• _To do_
In the entries below, spot each line with the word "GOLF" and copy it.
--*--
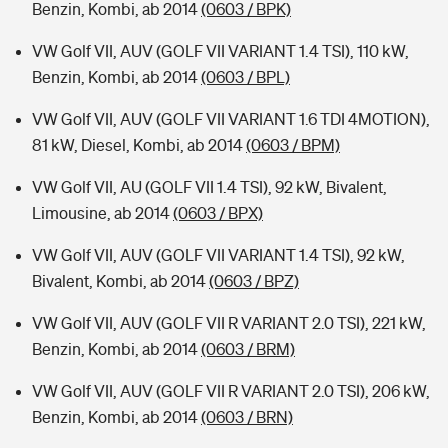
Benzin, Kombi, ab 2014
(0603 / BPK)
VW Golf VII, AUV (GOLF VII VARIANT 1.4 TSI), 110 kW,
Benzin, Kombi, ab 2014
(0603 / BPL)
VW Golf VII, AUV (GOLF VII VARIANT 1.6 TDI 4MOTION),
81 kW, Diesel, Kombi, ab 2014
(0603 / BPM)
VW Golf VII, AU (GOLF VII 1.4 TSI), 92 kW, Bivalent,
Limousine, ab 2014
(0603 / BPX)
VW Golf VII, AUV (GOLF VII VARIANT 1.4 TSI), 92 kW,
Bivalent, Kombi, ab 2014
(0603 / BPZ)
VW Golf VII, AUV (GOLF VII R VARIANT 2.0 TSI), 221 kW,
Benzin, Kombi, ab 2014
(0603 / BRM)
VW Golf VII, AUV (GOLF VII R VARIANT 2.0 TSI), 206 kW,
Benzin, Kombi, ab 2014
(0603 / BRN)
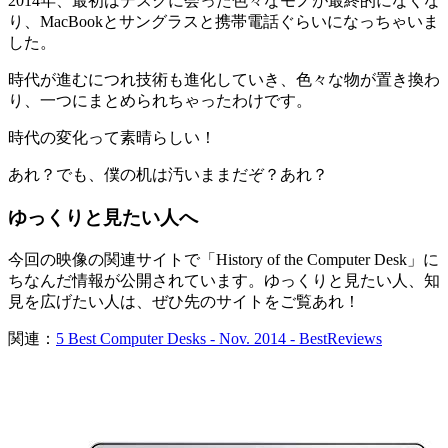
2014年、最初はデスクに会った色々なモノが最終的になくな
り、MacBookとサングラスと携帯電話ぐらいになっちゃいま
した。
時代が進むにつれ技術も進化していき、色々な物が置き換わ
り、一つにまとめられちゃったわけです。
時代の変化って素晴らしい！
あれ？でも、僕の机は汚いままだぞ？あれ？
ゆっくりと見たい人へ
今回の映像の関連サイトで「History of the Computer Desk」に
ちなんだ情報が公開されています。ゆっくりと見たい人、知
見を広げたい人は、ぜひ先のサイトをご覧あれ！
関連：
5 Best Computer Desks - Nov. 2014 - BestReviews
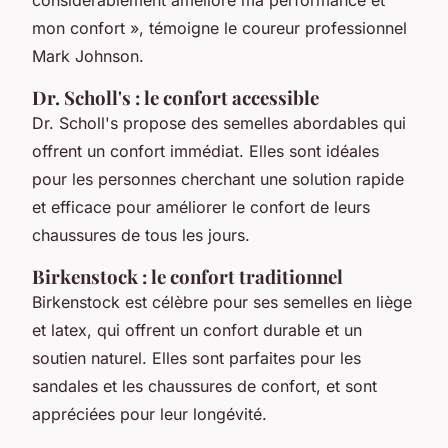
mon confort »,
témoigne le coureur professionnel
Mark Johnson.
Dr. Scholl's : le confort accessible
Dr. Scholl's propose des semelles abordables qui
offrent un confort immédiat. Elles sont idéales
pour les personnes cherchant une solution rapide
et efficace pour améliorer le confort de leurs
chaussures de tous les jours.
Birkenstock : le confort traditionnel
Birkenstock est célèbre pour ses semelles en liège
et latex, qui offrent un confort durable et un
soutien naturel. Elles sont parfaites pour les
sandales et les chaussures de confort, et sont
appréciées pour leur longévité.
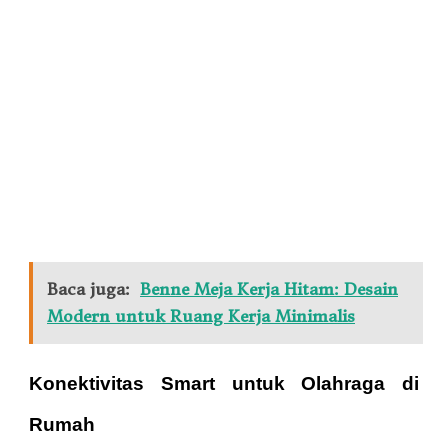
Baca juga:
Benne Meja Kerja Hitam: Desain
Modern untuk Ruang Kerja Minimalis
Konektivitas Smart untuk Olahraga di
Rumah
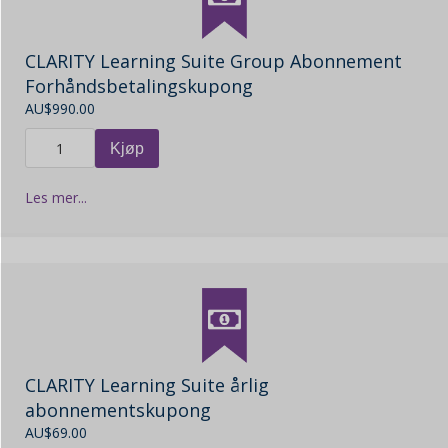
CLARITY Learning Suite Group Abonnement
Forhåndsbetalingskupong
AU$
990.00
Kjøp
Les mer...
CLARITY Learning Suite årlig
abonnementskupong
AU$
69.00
--*--
• _Reply_
VW Golf VII, AUV (GOLF VII VARIANT 1.4 TSI), 110 kW,
VW Golf VII, AUV (GOLF VII VARIANT 1.6 TDI 4MOTION),
VW Golf VII, AU (GOLF VII 1.4 TSI), 92 kW, Bivalent,
VW Golf VII, AUV (GOLF VII VARIANT 1.4 TSI), 92 kW,
VW Golf VII, AUV (GOLF VII R VARIANT 2.0 TSI), 221 kW,
VW Golf VII, AUV (GOLF VII R VARIANT 2.0 TSI), 206 kW,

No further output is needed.